## GOAL OF THE EXERCISE
Return every record below exactly as written, but leave out the pictures.
--- START ---
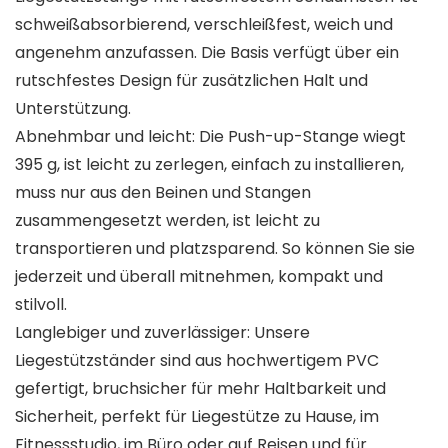
schweißabsorbierend, verschleißfest, weich und
angenehm anzufassen. Die Basis verfügt über ein
rutschfestes Design für zusätzlichen Halt und
Unterstützung.
Abnehmbar und leicht: Die Push-up-Stange wiegt
395 g, ist leicht zu zerlegen, einfach zu installieren,
muss nur aus den Beinen und Stangen
zusammengesetzt werden, ist leicht zu
transportieren und platzsparend. So können Sie sie
jederzeit und überall mitnehmen, kompakt und
stilvoll.
Langlebiger und zuverlässiger: Unsere
Liegestützständer sind aus hochwertigem PVC
gefertigt, bruchsicher für mehr Haltbarkeit und
Sicherheit, perfekt für Liegestütze zu Hause, im
Fitnessstudio, im Büro oder auf Reisen und für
--- END ---
## EXERCISE RESULT
schweißabsorbierend, verschleißfest, weich und
angenehm anzufassen. Die Basis verfügt über ein
rutschfestes Design für zusätzlichen Halt und
Unterstützung.
Abnehmbar und leicht: Die Push-up-Stange wiegt
395 g, ist leicht zu zerlegen, einfach zu installieren,
muss nur aus den Beinen und Stangen
zusammengesetzt werden, ist leicht zu
transportieren und platzsparend. So können Sie sie
jederzeit und überall mitnehmen, kompakt und
stilvoll.
Langlebiger und zuverlässiger: Unsere
Liegestützständer sind aus hochwertigem PVC
gefertigt, bruchsicher für mehr Haltbarkeit und
Sicherheit, perfekt für Liegestütze zu Hause, im
Fitnessstudio, im Büro oder auf Reisen und für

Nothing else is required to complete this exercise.